Would you repeat the listing exactly but omit every picture?

▶ _EXERCISE DATA_:
- - -

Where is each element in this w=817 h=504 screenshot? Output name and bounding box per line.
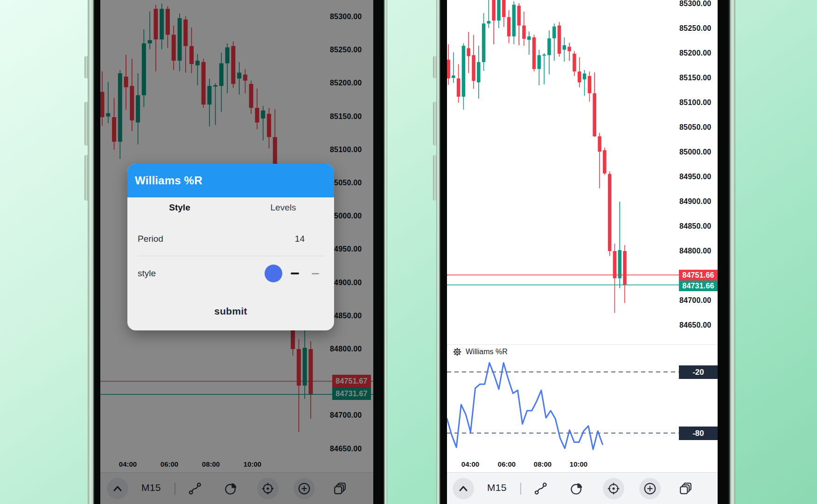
candle-body [457,78,461,97]
candle-body [603,150,607,174]
line-color-swatch[interactable] [265,265,282,282]
candle-body [527,36,531,40]
indicator-settings-gear-icon[interactable] [453,347,462,357]
candle-body [563,45,566,50]
level-badge-minus20: -20 [679,365,718,379]
period-value-field[interactable]: 14 [281,234,305,244]
line-style-thin-option[interactable] [312,273,319,274]
williams-r-line [447,363,602,449]
candle-body [492,0,496,21]
candle-body [517,6,521,25]
price-axis-label: 85250.00 [679,24,711,33]
candle-body [512,5,516,36]
candle-body [573,54,576,71]
price-axis-label: 84950.00 [679,173,711,181]
left-phone-screen: 85300.0085250.0085200.0085150.0085100.00… [100,0,373,504]
williams-r-settings-dialog: Williams %R Style Levels Period 14 style… [127,164,334,330]
candle-body [567,47,571,51]
candle-body [578,71,581,82]
indicator-pane-divider [447,344,718,345]
time-axis-label: 10:00 [570,460,587,468]
candle-body [482,23,486,62]
candle-body [502,0,506,17]
candle-body [462,46,466,97]
time-axis-label: 06:00 [498,460,516,468]
candle-body [613,251,617,278]
right-phone: 85300.0085250.0085200.0085150.0085100.00… [436,0,735,504]
candle-body [623,251,627,285]
candle-body [588,76,592,93]
candle-body [477,62,481,82]
indicator-pane-title: Williams %R [466,348,508,356]
layouts-icon[interactable] [679,482,693,496]
time-axis-label: 08:00 [534,460,552,468]
candle-body [467,48,470,56]
timeframe-button[interactable]: M15 [487,482,507,493]
candle-body [522,26,526,39]
price-axis-label: 84650.00 [679,321,711,329]
candle-body [618,250,621,278]
candle-body [507,17,511,36]
tab-levels[interactable]: Levels [251,203,316,213]
tab-style[interactable]: Style [147,203,212,213]
price-axis-label: 84800.00 [679,247,711,255]
time-axis-label: 04:00 [461,460,479,468]
bid-price-badge: 84731.66 [679,280,718,291]
dialog-divider [138,256,325,256]
chart-toolbar: M15 [447,472,718,504]
candlestick-chart[interactable] [447,0,718,504]
price-axis-label: 84850.00 [679,222,711,231]
phone-frame [436,0,440,504]
chevron-up-icon [458,484,469,493]
ask-price-badge: 84751.66 [679,270,718,280]
submit-button[interactable]: submit [127,306,334,317]
drawing-tools-icon[interactable] [534,482,548,496]
expand-toolbar-button[interactable] [453,478,474,499]
candle-body [598,136,601,152]
price-axis-label: 85000.00 [679,148,711,156]
candle-body [452,76,455,78]
price-axis-label: 85200.00 [679,49,711,57]
toolbar-divider [520,483,521,495]
right-phone-screen: 85300.0085250.0085200.0085150.0085100.00… [447,0,718,504]
price-axis-label: 85150.00 [679,74,711,82]
price-axis-label: 84900.00 [679,197,711,206]
period-label: Period [138,234,163,244]
price-axis-label: 85100.00 [679,98,711,107]
candle-body [583,73,587,79]
candle-body [472,55,475,81]
level-badge-minus80: -80 [679,427,718,440]
candle-body [447,60,450,78]
candle-body [497,0,501,21]
candle-body [542,55,546,56]
dialog-title: Williams %R [135,164,203,197]
candle-body [558,26,561,54]
candle-body [552,27,556,38]
candle-body [547,38,551,55]
style-label: style [138,268,156,279]
candle-body [608,174,612,251]
line-style-solid-option[interactable] [291,273,299,274]
crosshair-icon[interactable] [607,482,621,496]
left-phone: 85300.0085250.0085200.0085150.0085100.00… [88,0,387,504]
add-order-icon[interactable] [643,482,657,496]
candle-body [593,93,596,136]
price-axis-label: 85050.00 [679,123,711,132]
candle-body [538,55,541,69]
price-axis-label: 84700.00 [679,296,711,305]
candle-body [487,21,491,23]
indicators-icon[interactable] [570,482,584,496]
desktop-background: 85300.0085250.0085200.0085150.0085100.00… [0,0,817,504]
price-axis-label: 85300.00 [679,0,711,8]
phone-frame [88,0,93,504]
candle-body [532,37,536,69]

- - -

▶ _RESULT OF THE EXERCISE_:
Where is each element in this w=817 h=504 screenshot? Output name and bounding box per line.
candle-body [457,78,461,97]
candle-body [603,150,607,174]
line-color-swatch[interactable] [265,265,282,282]
candle-body [527,36,531,40]
indicator-settings-gear-icon[interactable] [453,347,462,357]
candle-body [563,45,566,50]
level-badge-minus20: -20 [679,365,718,379]
period-value-field[interactable]: 14 [281,234,305,244]
line-style-thin-option[interactable] [312,273,319,274]
williams-r-line [447,363,602,449]
candle-body [492,0,496,21]
candle-body [517,6,521,25]
price-axis-label: 85250.00 [679,24,711,33]
candle-body [512,5,516,36]
candle-body [573,54,576,71]
price-axis-label: 84950.00 [679,173,711,181]
left-phone-screen: 85300.0085250.0085200.0085150.0085100.00… [100,0,373,504]
williams-r-settings-dialog: Williams %R Style Levels Period 14 style… [127,164,334,330]
candle-body [567,47,571,51]
candle-body [578,71,581,82]
indicator-pane-divider [447,344,718,345]
time-axis-label: 10:00 [570,460,587,468]
candle-body [482,23,486,62]
candle-body [502,0,506,17]
candle-body [462,46,466,97]
time-axis-label: 06:00 [498,460,516,468]
candle-body [613,251,617,278]
right-phone: 85300.0085250.0085200.0085150.0085100.00… [436,0,735,504]
candle-body [623,251,627,285]
candle-body [588,76,592,93]
candle-body [477,62,481,82]
indicator-pane-title: Williams %R [466,348,508,356]
layouts-icon[interactable] [679,482,693,496]
time-axis-label: 08:00 [534,460,552,468]
candle-body [467,48,470,56]
timeframe-button[interactable]: M15 [487,482,507,493]
candle-body [522,26,526,39]
price-axis-label: 84650.00 [679,321,711,329]
candle-body [618,250,621,278]
candle-body [507,17,511,36]
tab-levels[interactable]: Levels [251,203,316,213]
tab-style[interactable]: Style [147,203,212,213]
price-axis-label: 84800.00 [679,247,711,255]
time-axis-label: 04:00 [461,460,479,468]
bid-price-badge: 84731.66 [679,280,718,291]
dialog-divider [138,256,325,256]
chart-toolbar: M15 [447,472,718,504]
candlestick-chart[interactable] [447,0,718,504]
price-axis-label: 84850.00 [679,222,711,231]
phone-frame [436,0,440,504]
chevron-up-icon [458,484,469,493]
ask-price-badge: 84751.66 [679,270,718,280]
submit-button[interactable]: submit [127,306,334,317]
drawing-tools-icon[interactable] [534,482,548,496]
expand-toolbar-button[interactable] [453,478,474,499]
candle-body [598,136,601,152]
price-axis-label: 85000.00 [679,148,711,156]
candle-body [452,76,455,78]
price-axis-label: 85200.00 [679,49,711,57]
toolbar-divider [520,483,521,495]
right-phone-screen: 85300.0085250.0085200.0085150.0085100.00… [447,0,718,504]
price-axis-label: 85150.00 [679,74,711,82]
price-axis-label: 84900.00 [679,197,711,206]
period-label: Period [138,234,163,244]
price-axis-label: 85100.00 [679,98,711,107]
candle-body [583,73,587,79]
candle-body [472,55,475,81]
level-badge-minus80: -80 [679,427,718,440]
candle-body [447,60,450,78]
candle-body [497,0,501,21]
candle-body [542,55,546,56]
dialog-title: Williams %R [135,164,203,197]
candle-body [558,26,561,54]
candle-body [552,27,556,38]
candle-body [547,38,551,55]
style-label: style [138,268,156,279]
candle-body [608,174,612,251]
line-style-solid-option[interactable] [291,273,299,274]
crosshair-icon[interactable] [607,482,621,496]
left-phone: 85300.0085250.0085200.0085150.0085100.00… [88,0,387,504]
add-order-icon[interactable] [643,482,657,496]
candle-body [593,93,596,136]
price-axis-label: 85050.00 [679,123,711,132]
candle-body [538,55,541,69]
price-axis-label: 84700.00 [679,296,711,305]
candle-body [487,21,491,23]
indicators-icon[interactable] [570,482,584,496]
desktop-background: 85300.0085250.0085200.0085150.0085100.00… [0,0,817,504]
price-axis-label: 85300.00 [679,0,711,8]
phone-frame [88,0,93,504]
candle-body [532,37,536,69]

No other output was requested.